(Dataset entries)
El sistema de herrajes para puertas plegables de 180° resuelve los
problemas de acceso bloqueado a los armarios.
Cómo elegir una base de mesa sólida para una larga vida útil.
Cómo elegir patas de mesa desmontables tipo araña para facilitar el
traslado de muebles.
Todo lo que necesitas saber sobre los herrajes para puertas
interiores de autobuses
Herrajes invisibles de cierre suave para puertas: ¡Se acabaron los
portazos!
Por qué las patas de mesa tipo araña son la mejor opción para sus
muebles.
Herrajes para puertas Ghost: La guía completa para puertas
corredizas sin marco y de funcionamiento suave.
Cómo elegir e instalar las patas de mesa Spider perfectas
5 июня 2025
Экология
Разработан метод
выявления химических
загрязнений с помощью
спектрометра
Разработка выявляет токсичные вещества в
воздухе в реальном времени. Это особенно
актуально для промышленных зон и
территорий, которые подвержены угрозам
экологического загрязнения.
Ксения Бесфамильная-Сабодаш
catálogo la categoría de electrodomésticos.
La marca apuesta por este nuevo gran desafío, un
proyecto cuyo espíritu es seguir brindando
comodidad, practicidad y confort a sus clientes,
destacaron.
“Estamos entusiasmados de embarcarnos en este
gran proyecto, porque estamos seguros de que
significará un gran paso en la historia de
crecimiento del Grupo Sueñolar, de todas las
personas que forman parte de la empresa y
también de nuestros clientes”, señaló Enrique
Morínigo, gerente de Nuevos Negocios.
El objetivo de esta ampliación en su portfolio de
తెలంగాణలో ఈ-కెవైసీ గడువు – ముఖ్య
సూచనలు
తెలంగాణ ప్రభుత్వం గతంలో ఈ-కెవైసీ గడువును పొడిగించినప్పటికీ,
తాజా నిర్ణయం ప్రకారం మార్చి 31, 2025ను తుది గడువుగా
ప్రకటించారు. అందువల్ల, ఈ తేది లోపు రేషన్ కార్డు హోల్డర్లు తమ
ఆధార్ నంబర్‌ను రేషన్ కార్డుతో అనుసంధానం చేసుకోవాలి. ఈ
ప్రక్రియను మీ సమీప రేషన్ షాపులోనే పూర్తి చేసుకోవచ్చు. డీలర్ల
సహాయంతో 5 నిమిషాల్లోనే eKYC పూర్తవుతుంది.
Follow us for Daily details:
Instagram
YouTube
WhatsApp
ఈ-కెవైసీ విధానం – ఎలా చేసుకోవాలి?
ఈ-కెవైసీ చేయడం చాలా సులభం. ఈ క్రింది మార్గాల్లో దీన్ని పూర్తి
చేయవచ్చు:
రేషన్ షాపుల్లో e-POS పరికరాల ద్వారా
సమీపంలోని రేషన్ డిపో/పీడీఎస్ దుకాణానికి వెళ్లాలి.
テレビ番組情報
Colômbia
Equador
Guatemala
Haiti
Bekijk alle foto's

--

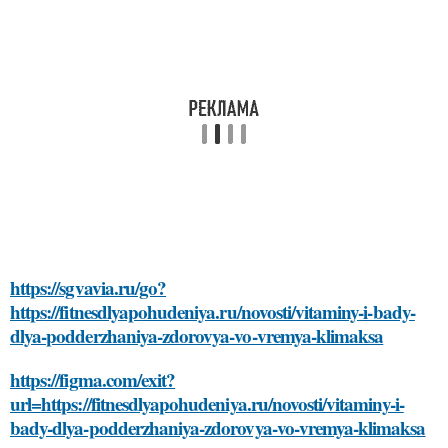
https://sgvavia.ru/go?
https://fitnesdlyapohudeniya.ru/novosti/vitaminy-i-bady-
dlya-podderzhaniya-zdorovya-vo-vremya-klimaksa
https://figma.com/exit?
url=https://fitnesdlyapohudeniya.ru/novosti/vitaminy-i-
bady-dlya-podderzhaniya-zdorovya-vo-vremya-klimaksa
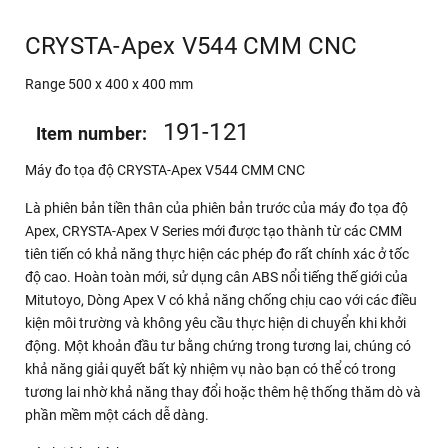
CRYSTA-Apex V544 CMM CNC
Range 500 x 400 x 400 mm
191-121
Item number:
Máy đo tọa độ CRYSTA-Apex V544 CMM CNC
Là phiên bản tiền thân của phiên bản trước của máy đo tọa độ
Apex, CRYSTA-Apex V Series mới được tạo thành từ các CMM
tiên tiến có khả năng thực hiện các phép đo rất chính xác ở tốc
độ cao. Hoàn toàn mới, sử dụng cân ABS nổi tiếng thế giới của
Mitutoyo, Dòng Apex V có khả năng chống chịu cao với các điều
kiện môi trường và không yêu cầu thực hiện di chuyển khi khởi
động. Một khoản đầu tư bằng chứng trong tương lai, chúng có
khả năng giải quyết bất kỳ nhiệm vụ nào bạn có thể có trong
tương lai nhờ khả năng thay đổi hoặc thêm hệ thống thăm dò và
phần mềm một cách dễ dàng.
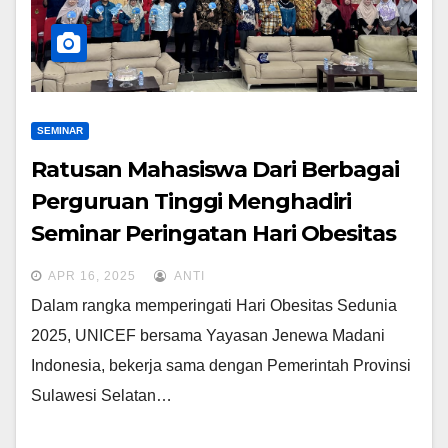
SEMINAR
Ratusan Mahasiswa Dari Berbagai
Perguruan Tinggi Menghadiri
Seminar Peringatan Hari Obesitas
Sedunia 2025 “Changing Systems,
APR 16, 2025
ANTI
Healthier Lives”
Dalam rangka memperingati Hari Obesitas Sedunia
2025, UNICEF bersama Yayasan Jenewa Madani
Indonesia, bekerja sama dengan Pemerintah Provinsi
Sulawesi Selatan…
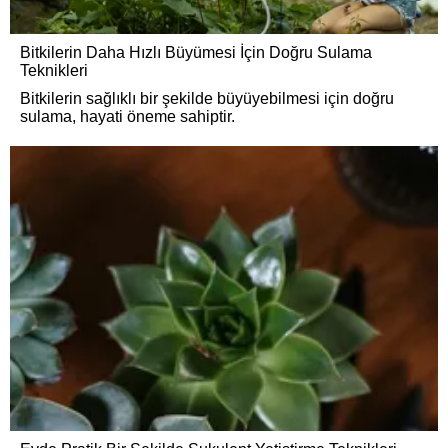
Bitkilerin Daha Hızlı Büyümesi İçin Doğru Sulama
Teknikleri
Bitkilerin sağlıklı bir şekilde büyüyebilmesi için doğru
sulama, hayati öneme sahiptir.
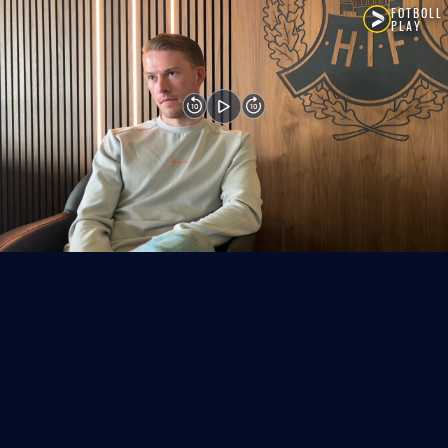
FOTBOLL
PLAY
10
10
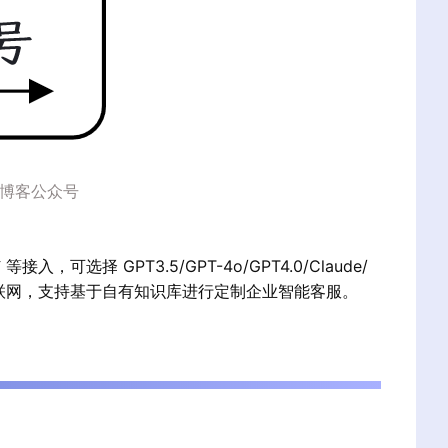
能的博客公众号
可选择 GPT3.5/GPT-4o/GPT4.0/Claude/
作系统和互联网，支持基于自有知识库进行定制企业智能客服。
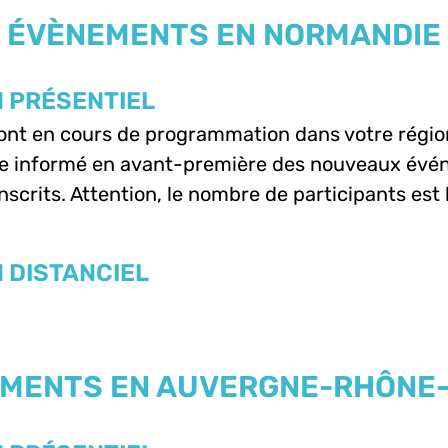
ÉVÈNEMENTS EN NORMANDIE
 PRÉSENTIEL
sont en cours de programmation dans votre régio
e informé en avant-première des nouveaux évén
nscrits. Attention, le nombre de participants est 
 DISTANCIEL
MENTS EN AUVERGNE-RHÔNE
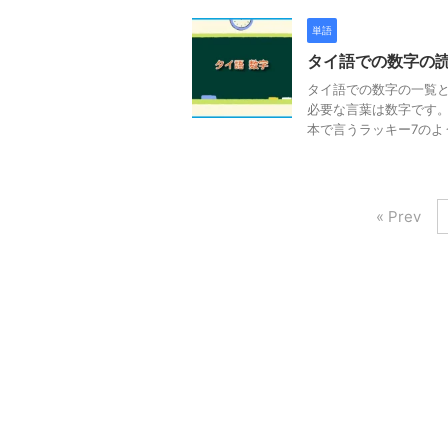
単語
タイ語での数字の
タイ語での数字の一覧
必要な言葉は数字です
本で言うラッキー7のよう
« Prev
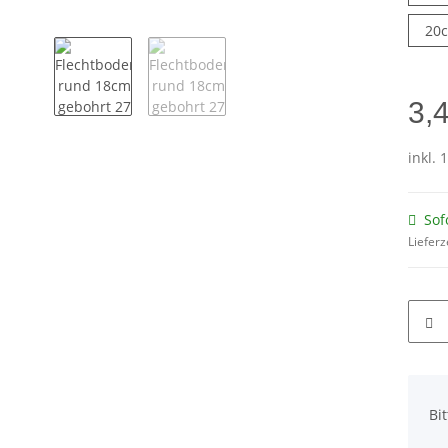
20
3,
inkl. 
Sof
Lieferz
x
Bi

## Task item
Quote the data above from the line containing "El sistema de" to the line containing "спектрометра", inclusive, and stop.

## Written solution
El sistema de herrajes para puertas plegables de 180° resuelve los
problemas de acceso bloqueado a los armarios.
Cómo elegir una base de mesa sólida para una larga vida útil.
Cómo elegir patas de mesa desmontables tipo araña para facilitar el
traslado de muebles.
Todo lo que necesitas saber sobre los herrajes para puertas
interiores de autobuses
Herrajes invisibles de cierre suave para puertas: ¡Se acabaron los
portazos!
Por qué las patas de mesa tipo araña son la mejor opción para sus
muebles.
Herrajes para puertas Ghost: La guía completa para puertas
corredizas sin marco y de funcionamiento suave.
Cómo elegir e instalar las patas de mesa Spider perfectas
5 июня 2025
Экология
Разработан метод
выявления химических
загрязнений с помощью
спектрометра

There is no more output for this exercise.